If you have some experience with jQuery, you've probably noticed that the great documentation on jQuery's site as well as most jQuery books, tend to focus on the intricacies of jQuery, using very simple and basic HTML markup examples with minimal CSS attributes added. Within WordPress, you'll find yourself working with a theme or plugins that were most likely created by someone else. You'll need an easy way to explore the Document Object Model (DOM) and CSS that the theme, plugins, and WordPress are generating in order to get jQuery to do what you want with the resulting markup that is generated. The Firefox browser and its extensions allow you to do this more easily than any other browser.

Web Developer toolbar

This is a great extension that adds a toolbar to your Firefox browser. The extension is also available for the Seamonkey suite and the new Flock browser, both of which, are powered by the open source code of Mozilla, just like Firefox. Get it from

http://chrispederick.com/work/web-developer/.

The toolbar lets you link directly to the browser's DOM and Error Consoles, as well as W3C's XHTML, and CSS validation tools. It also lets you toggle and view your CSS output in various ways, and lets you view and manipulate a myriad of information your site outputs on-the-fly. The uses of this toolbar are endless.

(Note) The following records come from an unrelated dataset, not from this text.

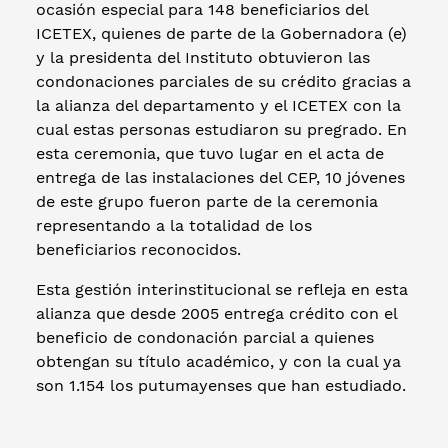
ocasión especial para 148 beneficiarios del
ICETEX, quienes de parte de la Gobernadora (e)
y la presidenta del Instituto obtuvieron las
condonaciones parciales de su crédito gracias a
la alianza del departamento y el ICETEX con la
cual estas personas estudiaron su pregrado. En
esta ceremonia, que tuvo lugar en el acta de
entrega de las instalaciones del CEP, 10 jóvenes
de este grupo fueron parte de la ceremonia
representando a la totalidad de los
beneficiarios reconocidos.
Esta gestión interinstitucional se refleja en esta
alianza que desde 2005 entrega crédito con el
beneficio de condonación parcial a quienes
obtengan su título académico, y con la cual ya
son 1.154 los putumayenses que han estudiado.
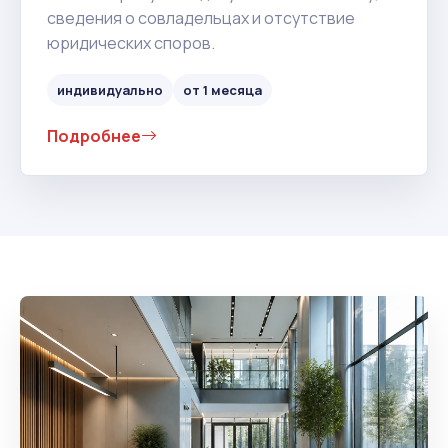
сведения о совладельцах и отсутствие
юридических споров.
индивидуально
от 1 месяца
Подробнее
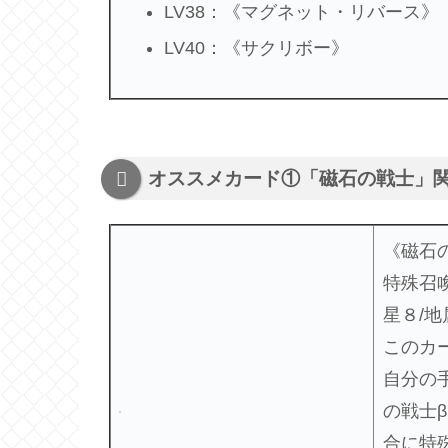
LV38：《マグネット・リバース》
LV40：《サクリボー》
オススメカード①「磁石の戦士」
《磁石
特殊召
星８/地属
このカ
自分の
の戦士
合に特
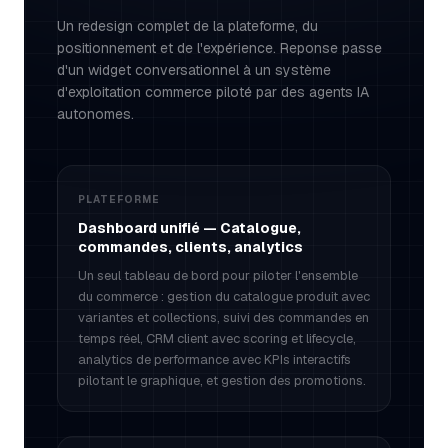
Un redesign complet de la plateforme, du
positionnement et de l'expérience. Reponse passe
d'un widget conversationnel à un système
d'exploitation commerce piloté par des agents IA
autonomes.
PLATEFORME
Dashboard unifié — Catalogue,
commandes, clients, analytics
Un seul tableau de bord pour piloter l'ensemble
du commerce : gestion du catalogue produit avec
variantes et collections, suivi des commandes en
temps réel, CRM client avec scoring et lifecycle,
analytics de performance avec KPIs interactifs
pilotant le graphique, et gestion des promotions.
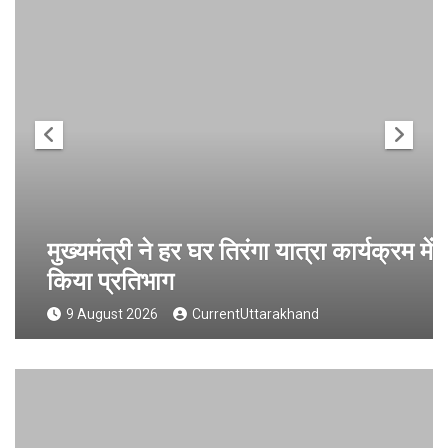
मुख्यमंत्री ने हर घर तिरंगा यात्रा कार्यक्रम में
किया प्रतिभाग
9 August 2026
CurrentUttarakhand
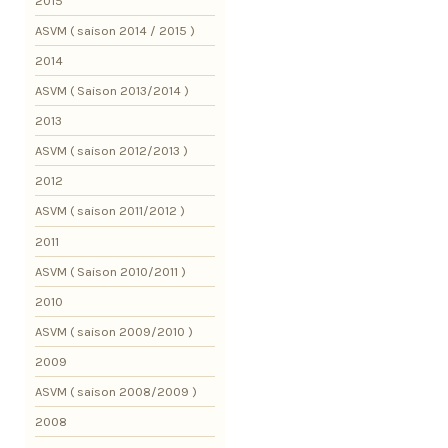
2015
ASVM ( saison 2014 / 2015 )
2014
ASVM ( Saison 2013/2014 )
2013
ASVM ( saison 2012/2013 )
2012
ASVM ( saison 2011/2012 )
2011
ASVM ( Saison 2010/2011 )
2010
ASVM ( saison 2009/2010 )
2009
ASVM ( saison 2008/2009 )
2008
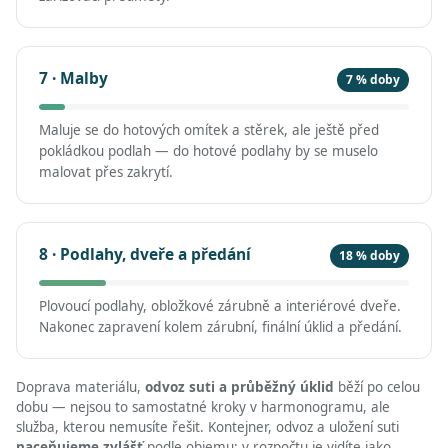
7 · Malby
7 % doby
Maluje se do hotových omítek a stěrek, ale ještě před
pokládkou podlah — do hotové podlahy by se muselo
malovat přes zakrytí.
8 · Podlahy, dveře a předání
18 % doby
Plovoucí podlahy, obložkové zárubně a interiérové dveře.
Nakonec zapravení kolem zárubní, finální úklid a předání.
Doprava materiálu,
odvoz suti a průběžný úklid
běží po celou
dobu — nejsou to samostatné kroky v harmonogramu, ale
služba, kterou nemusíte řešit. Kontejner, odvoz a uložení suti
naceňujeme zvlášť
podle objemu; v rozpočtu je vidíte jako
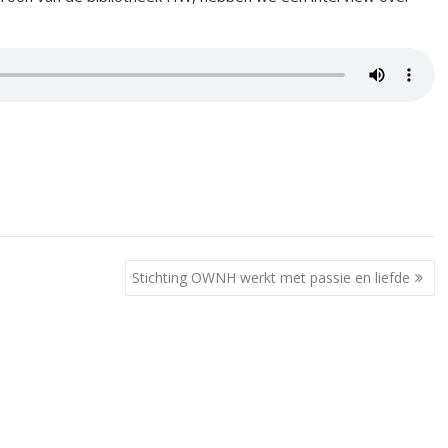
Stichting OWNH werkt met passie en liefde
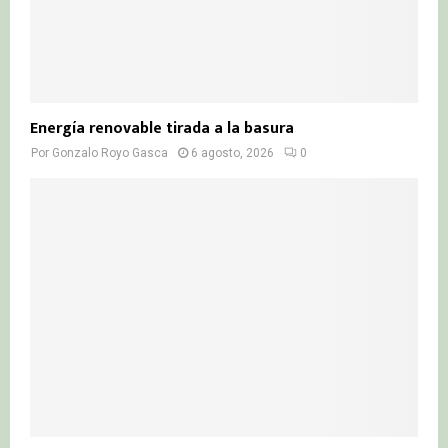
Energía renovable tirada a la basura
Por
Gonzalo Royo Gasca
6 agosto, 2026
0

Every time I develop a design or create jQuery enhancements, it seems I discover some feature that I have never previously used and yet find quite useful.

Firebug

A more robust tool is Joe Hewitt's Firebug extension for Firefox found at http://www.getfirebug.com/. You'll note, there's also a "Firebug Lite" version available for Internet Explorer, Safari, and Opera. But the full Firebug for Firefox is your best bet.

This extension is a powerhouse when combined with the features of the Web Developer toolbar. On its own, Firebug will find anything you need to manipulate or debug: HTML, CSS, JavaScript, you name it. It can even help you find little "weirdo" tidbit things happening to your DOM on-the-fly. There's a variety of fun inspectors and just about all of them are invaluable.

My favorite Firebug features are the options for reviewing HTML, CSS, and the DOM. Firebug will show you your box models and let you see the measurements of each ledge. Plus, the latest version of Firebug lets you make edits on-the-fly to easily experiment with different fixes before committing them to your actual source files. (There are features that let you edit on-the-fly in the Web Developer Toolbar as well, but I find the Firebug interface more in-depth and easier to use.)